Multibyte characters

The compiler recognizes and supports the additional characters (the extended character set) which you can meaningfully use in string literals and character constants. The support for extended characters includes multibyte character sets. A multibyte character is a character whose bit representation fits into more than one byte.

z/OS® systems represent multibyte characters by using Shiftout <SO> and Shiftin <SI> pairs. Strings are of the form:

<SO> x y z <SI>

Or they can be mixed:

<SO> x <SI> y z x <SO> y <SI> z

In the above, two bytes represent each character between the <SO> and <SI> pairs. z/OS XL C/C++ restricts multibyte characters to character constants, string constants, and comments.
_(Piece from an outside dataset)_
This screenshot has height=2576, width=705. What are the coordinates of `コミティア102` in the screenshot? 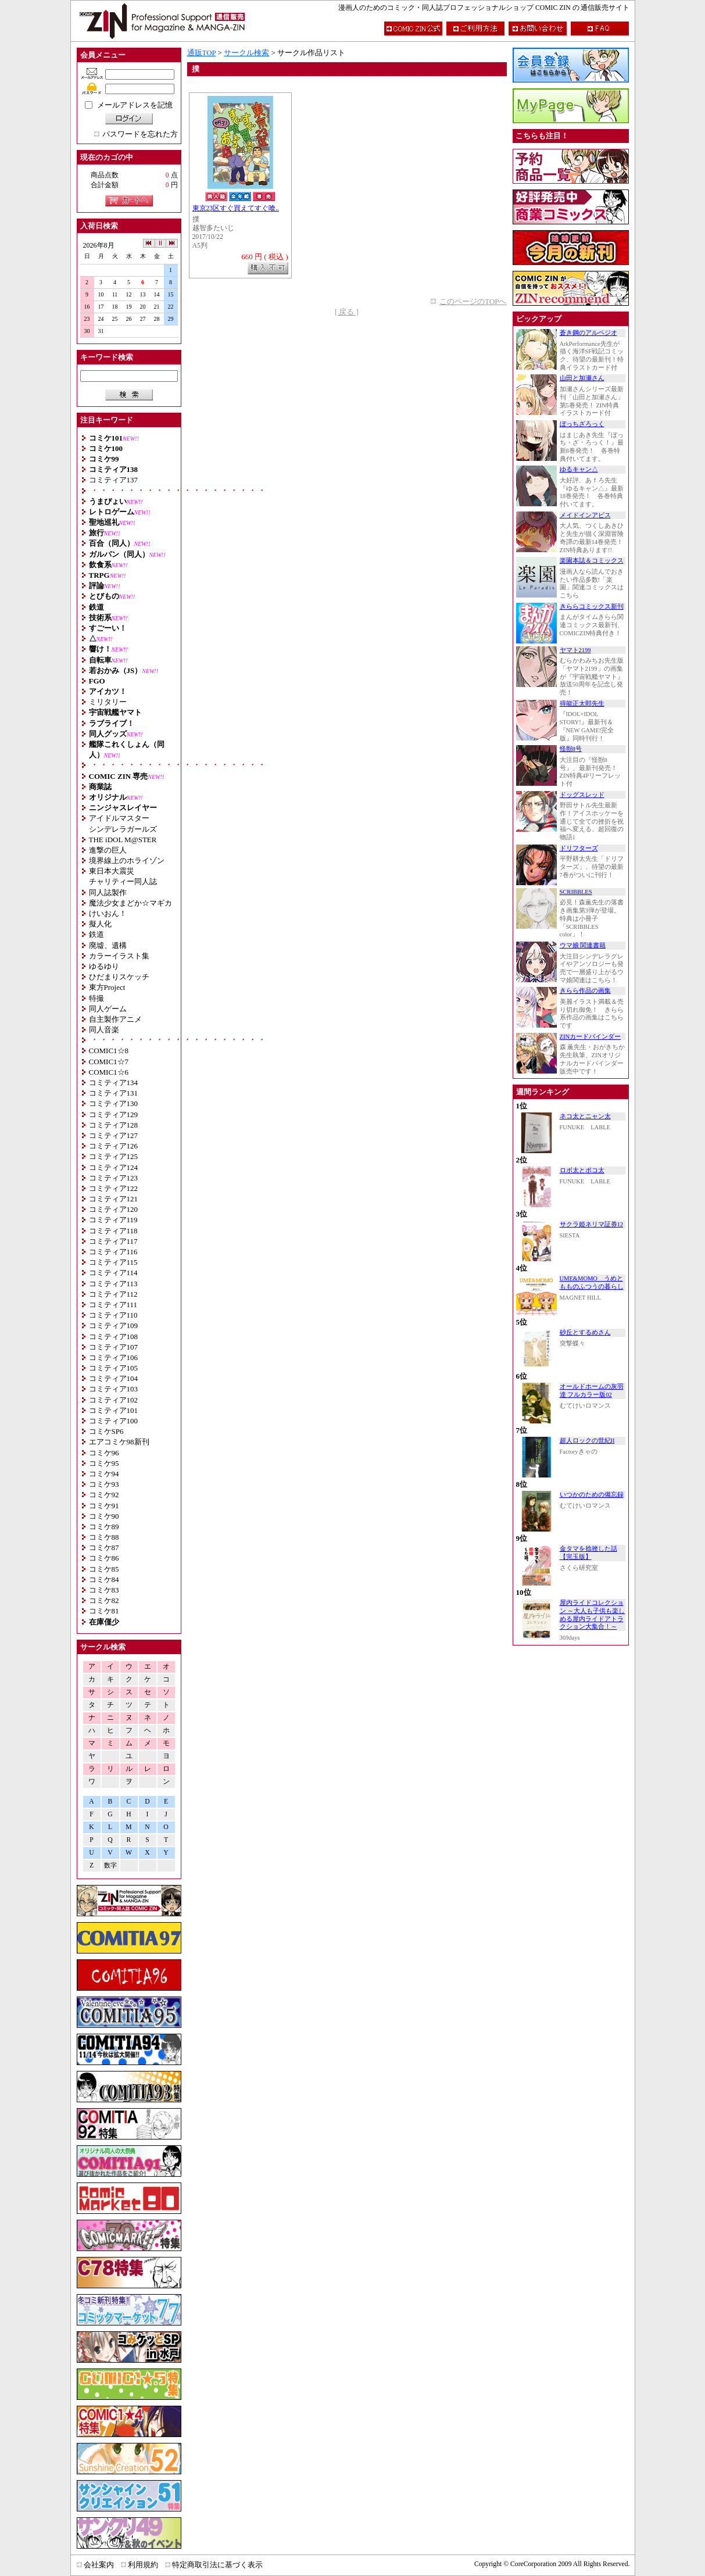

Multibyte characters can appear in any of the following contexts:
  • String literals and character constants. To declare a multibyte literal, use a wide-character representation, prefixed by L. For example:
    wchar_t *a = L"wide_char_string";
    wchar_t b = L'wide_char';

    Strings containing multibyte characters are treated essentially the same way as strings without multibyte characters. Generally, wide characters are permitted anywhere multibyte characters are, but they are incompatible with multibyte characters in the same string because their bit patterns differ. Wherever permitted, you can mix single-byte and multibyte characters in the same string.
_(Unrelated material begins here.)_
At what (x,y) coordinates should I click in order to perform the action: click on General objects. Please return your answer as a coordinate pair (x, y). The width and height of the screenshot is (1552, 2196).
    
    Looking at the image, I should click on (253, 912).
  • Preprocessor directives. The following preprocessor directives permit multibyte-character constants and string literals:
    • #define
    • #pragma comment
    • #include
    A file name specified in an #include directive can contain multibyte characters. For example:
    #include <multibyte_char/mydir/mysource/multibyte_char.h>
    #include "multibyte_char.h"
  • Macro definitions. Because string literals and character constants can be part of #define statements, multibyte characters are also permitted in both object-like and function-like macro definitions.
  • The # and ## operators.
  • Program comments.
The following are restrictions on the use of multibyte characters:
  • Multibyte characters are not permitted in identifiers.
  • Hexadecimal values for multibyte characters must be in the range of the code page being used.
  • You cannot mix wide characters and multibyte characters in macro definitions. For example, a macro expansion that concatenates a wide string and a multibyte string is not permitted.
  • Assignment between wide characters and multibyte characters is not permitted.
  • Concatenating wide character strings and multibyte character strings is not permitted.